- [What needs to be done] Each line of the data holding "Ισραήλ" should be found and copied.

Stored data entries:
--------------------------------

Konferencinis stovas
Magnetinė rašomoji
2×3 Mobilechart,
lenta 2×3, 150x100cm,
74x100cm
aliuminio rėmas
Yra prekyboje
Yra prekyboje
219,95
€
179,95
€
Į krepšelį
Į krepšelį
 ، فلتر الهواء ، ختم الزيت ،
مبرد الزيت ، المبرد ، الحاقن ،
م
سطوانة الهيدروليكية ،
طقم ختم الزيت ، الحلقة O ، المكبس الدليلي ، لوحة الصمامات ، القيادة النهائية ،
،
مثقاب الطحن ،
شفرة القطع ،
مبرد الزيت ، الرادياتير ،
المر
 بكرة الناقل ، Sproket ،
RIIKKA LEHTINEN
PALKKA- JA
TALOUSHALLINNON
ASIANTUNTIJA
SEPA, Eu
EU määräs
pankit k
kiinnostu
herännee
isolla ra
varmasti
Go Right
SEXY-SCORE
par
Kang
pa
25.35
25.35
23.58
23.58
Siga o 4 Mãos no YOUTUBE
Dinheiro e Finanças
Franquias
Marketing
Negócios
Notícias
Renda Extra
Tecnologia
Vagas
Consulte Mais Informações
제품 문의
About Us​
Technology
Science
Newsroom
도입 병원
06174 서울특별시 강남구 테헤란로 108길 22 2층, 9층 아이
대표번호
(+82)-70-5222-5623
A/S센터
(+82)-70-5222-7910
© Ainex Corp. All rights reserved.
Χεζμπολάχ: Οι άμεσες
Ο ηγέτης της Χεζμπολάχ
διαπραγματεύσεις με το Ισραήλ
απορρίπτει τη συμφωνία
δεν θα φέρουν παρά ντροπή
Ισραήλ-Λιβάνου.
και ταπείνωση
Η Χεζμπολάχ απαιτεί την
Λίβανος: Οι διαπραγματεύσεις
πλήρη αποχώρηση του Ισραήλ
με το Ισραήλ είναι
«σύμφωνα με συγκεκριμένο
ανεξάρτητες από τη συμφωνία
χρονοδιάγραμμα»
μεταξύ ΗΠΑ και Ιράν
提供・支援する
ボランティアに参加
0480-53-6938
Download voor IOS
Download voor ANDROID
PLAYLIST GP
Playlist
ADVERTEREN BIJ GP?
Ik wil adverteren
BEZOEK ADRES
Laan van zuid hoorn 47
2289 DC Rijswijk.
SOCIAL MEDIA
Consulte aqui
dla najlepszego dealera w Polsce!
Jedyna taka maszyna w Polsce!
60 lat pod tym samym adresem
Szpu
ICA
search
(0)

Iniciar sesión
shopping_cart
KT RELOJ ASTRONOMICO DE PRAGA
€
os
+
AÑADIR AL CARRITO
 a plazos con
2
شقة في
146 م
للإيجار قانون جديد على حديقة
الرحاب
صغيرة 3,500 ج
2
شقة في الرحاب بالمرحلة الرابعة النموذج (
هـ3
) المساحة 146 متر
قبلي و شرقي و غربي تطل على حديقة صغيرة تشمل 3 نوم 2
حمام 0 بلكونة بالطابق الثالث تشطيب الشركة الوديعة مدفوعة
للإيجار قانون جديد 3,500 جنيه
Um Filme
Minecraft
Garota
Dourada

--------------------------------

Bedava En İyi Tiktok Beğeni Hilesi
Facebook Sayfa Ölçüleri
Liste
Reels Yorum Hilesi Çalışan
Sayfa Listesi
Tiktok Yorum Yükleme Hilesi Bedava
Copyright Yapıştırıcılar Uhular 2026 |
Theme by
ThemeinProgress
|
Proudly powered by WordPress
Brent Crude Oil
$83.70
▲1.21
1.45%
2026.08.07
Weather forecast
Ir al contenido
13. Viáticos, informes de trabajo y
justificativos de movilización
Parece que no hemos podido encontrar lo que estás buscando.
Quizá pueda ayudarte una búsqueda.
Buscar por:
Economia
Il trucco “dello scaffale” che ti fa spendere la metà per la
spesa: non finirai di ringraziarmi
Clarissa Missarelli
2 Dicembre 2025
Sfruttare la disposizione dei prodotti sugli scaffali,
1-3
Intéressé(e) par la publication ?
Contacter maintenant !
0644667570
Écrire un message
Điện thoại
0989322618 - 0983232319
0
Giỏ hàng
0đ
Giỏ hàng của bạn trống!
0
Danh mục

--------------------------------

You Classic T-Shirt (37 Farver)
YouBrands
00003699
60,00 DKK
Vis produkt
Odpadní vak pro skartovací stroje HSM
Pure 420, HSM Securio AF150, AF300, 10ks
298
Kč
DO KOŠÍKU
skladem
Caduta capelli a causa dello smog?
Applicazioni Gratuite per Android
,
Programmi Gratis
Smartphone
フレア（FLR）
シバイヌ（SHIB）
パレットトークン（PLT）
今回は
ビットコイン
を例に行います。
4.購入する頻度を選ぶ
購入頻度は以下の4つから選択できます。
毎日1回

--------------------------------

- [Task answer]
διαπραγματεύσεις με το Ισραήλ
Ισραήλ-Λιβάνου.
πλήρη αποχώρηση του Ισραήλ
με το Ισραήλ είναι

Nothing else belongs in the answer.